• _Exercise details_
When you reach the line containing "Análise tática do Guffo: os destaques da" in the entries below, begin reproducing lines exactly, and stop once the line containing "esperado contra a Chapecoense" is done.

Saved data entries:
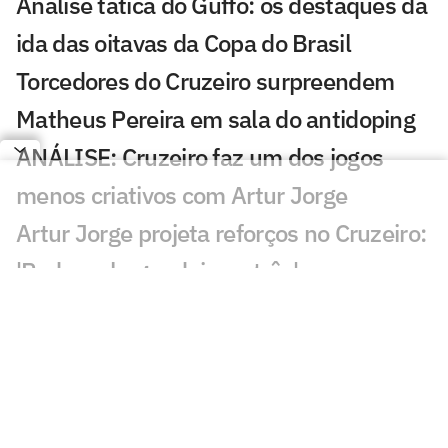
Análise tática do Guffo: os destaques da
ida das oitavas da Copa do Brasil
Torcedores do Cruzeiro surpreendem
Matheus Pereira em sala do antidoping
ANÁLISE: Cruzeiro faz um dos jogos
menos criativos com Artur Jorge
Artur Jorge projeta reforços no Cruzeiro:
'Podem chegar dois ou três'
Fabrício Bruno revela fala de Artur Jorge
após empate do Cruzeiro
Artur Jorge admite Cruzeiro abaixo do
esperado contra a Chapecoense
* * *
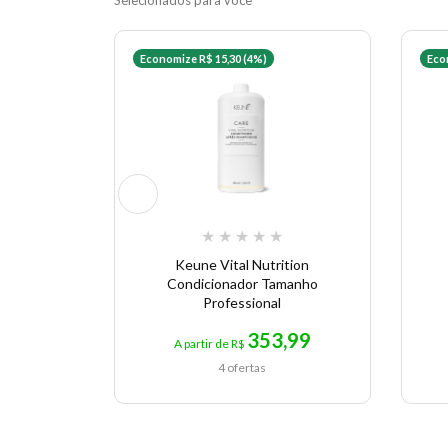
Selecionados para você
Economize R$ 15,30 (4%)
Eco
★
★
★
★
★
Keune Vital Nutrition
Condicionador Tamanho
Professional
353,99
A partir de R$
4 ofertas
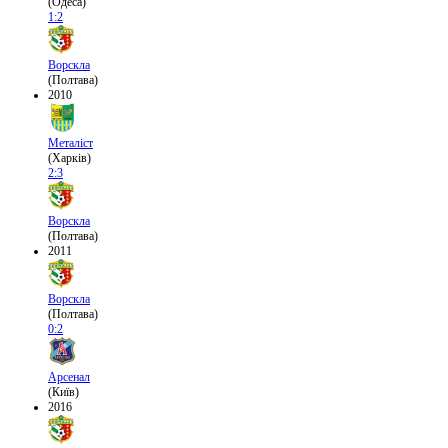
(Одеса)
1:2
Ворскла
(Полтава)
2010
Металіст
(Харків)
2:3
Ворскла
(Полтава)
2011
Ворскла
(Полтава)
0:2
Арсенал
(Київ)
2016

• _Written reply_
Análise tática do Guffo: os destaques da
ida das oitavas da Copa do Brasil
Torcedores do Cruzeiro surpreendem
Matheus Pereira em sala do antidoping
ANÁLISE: Cruzeiro faz um dos jogos
menos criativos com Artur Jorge
Artur Jorge projeta reforços no Cruzeiro:
'Podem chegar dois ou três'
Fabrício Bruno revela fala de Artur Jorge
após empate do Cruzeiro
Artur Jorge admite Cruzeiro abaixo do
esperado contra a Chapecoense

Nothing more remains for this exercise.